@Snafu That had to take an enormous amount of courage to admit too.
At 12, you're still a child. A child who has suffered a horrible abuse in both a place that is supposed to be safe for children to learn and grow, and in a place that should always be safe.
At that age, you should be worried about grades, or looking dorky, or getting rejected by the cute kid in class you want to go to the dance with. Not being raped.
How can a 12 year old kid, even comprehend such a thing?
Then to have it happen at home where you are supposed to be safe, by a brother?
Brothers are supposed to tease their sisters. Give them a hard time about all the girly stuff they do.
But at the end of the day, they are supposed to be the first person who you can call on to defend you.

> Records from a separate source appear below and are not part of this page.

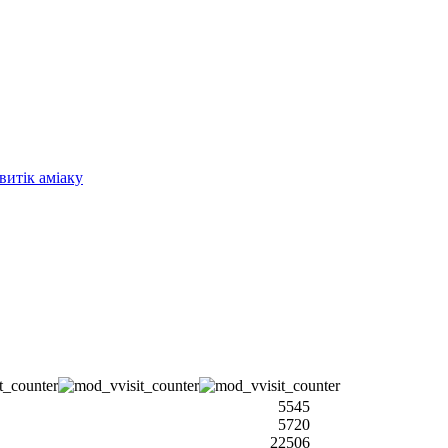
витік аміаку
5545
5720
22506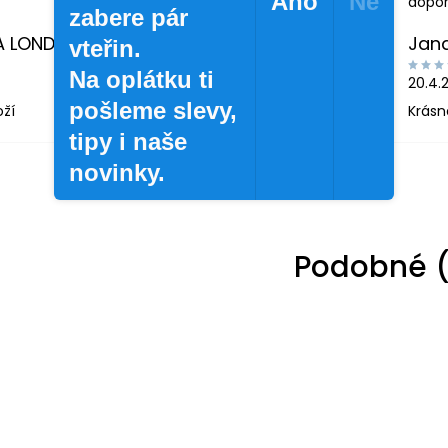
Ano
Ne
dopor
zabere pár
A LONDINOVÁ
Jan
vteřin.
Na oplátku ti
20.4.
pošleme slevy,
oží
Krásn
tipy i naše
novinky.
Podobné (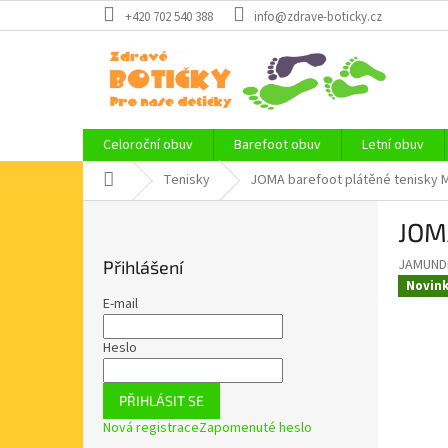
Přejít
+420 702 540 388
info@zdrave-boticky.cz
na
obsah
Celoroční obuv
Barefoot obuv
Letní obuv
Domů
Tenisky
JOMA barefoot plátěné tenisky
P
JOM
o
s
JAMUNDI
Přihlášení
t
Novin
r
E-mail
a
n
Heslo
n
í
PŘIHLÁSIT SE
p
Nová registrace
Zapomenuté heslo
a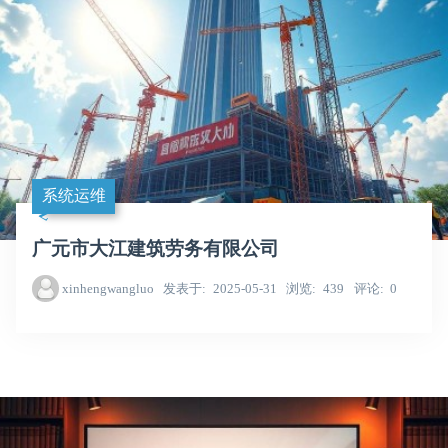
系统运维
广元市大江建筑劳务有限公司
xinhengwangluo
发表于
2025-05-31
浏览
439
评论
0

Your brother should have been the first in line to beat the ever loving shit out of the classmate that violated you. Not do the same thing.
That must have been so overwhelming to go through that. I can't even begin to imagine how that would make me feel, were I in your shoes.

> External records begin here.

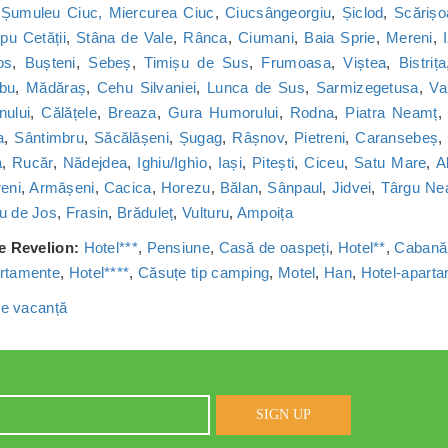
,
Șumuleu Ciuc, Miercurea Ciuc
,
Ciucsângeorgiu
,
Șiclod
,
Scărișo
u Cetății
,
Stâna de Vale
,
Rânca
,
Ciumani
,
Baia Sprie
,
Mereni
,
os
,
Bușteni
,
Sebeș
,
Timișu de Sus
,
Frumoasa
,
Viștea
,
Bistrița
bu
,
Mădăraș
,
Cehu Silvaniei
,
Lunca de Sus
,
Sarmizegetusa
,
Va
nului
,
Călățele
,
Breaza
,
Gura Humorului
,
Rodna
,
Piatra Neamț
a
,
Sântimbru
,
Săcălășeni
,
Șugag
,
Râșnov
,
Pietreni
,
Caransebeș
a
,
Rucăr
,
Nădejdea
,
Ighiu/Ighìo
,
Iași
,
Pitești
,
Ciceu
,
Satu Mare
,
A
reni
,
Armășeni
,
Cacica
,
Horezu
,
Bălan
,
Sânpaul
,
Jidvei
,
Târgu Ne
u de Jos
,
Frasin
,
Brăduleț
,
Vulturu
,
Ampoița
de Revelion:
Hotel***
,
Pensiune
,
Casă de oaspeți
,
Hotel**
,
Cabană
rtamente
,
Hotel****
,
Căsuțe tip camping
,
Motel
,
Han
,
Hotel-apart
 de vacanță
SIGN UP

I remember being 12, I remember how much I hated it. I had what would be referred to as a fairly normal childhood. Add to that, what you experienced? Nope. I can't even.
I don't think your bad. I think you were terrified, confused, hurt, desperate to remove yourself from the pain you
were are in. How do you do that?
Who could you tell? How do you tell? What do you do?
The adolescent brain, is still very much that of a small child. With a shit ton of adult hormones running through it, making everything go haywire. Dump all that horror and trauma into the mix, and watch it short out.
The other thing I want to add. After all these years, you still feel horrible about it. This is even more proof that you aren't a bad person. Nor were you one then. Just a child trying to cope with something so overwhelmingly terrible, no child could cope with it. Or should have ever had to.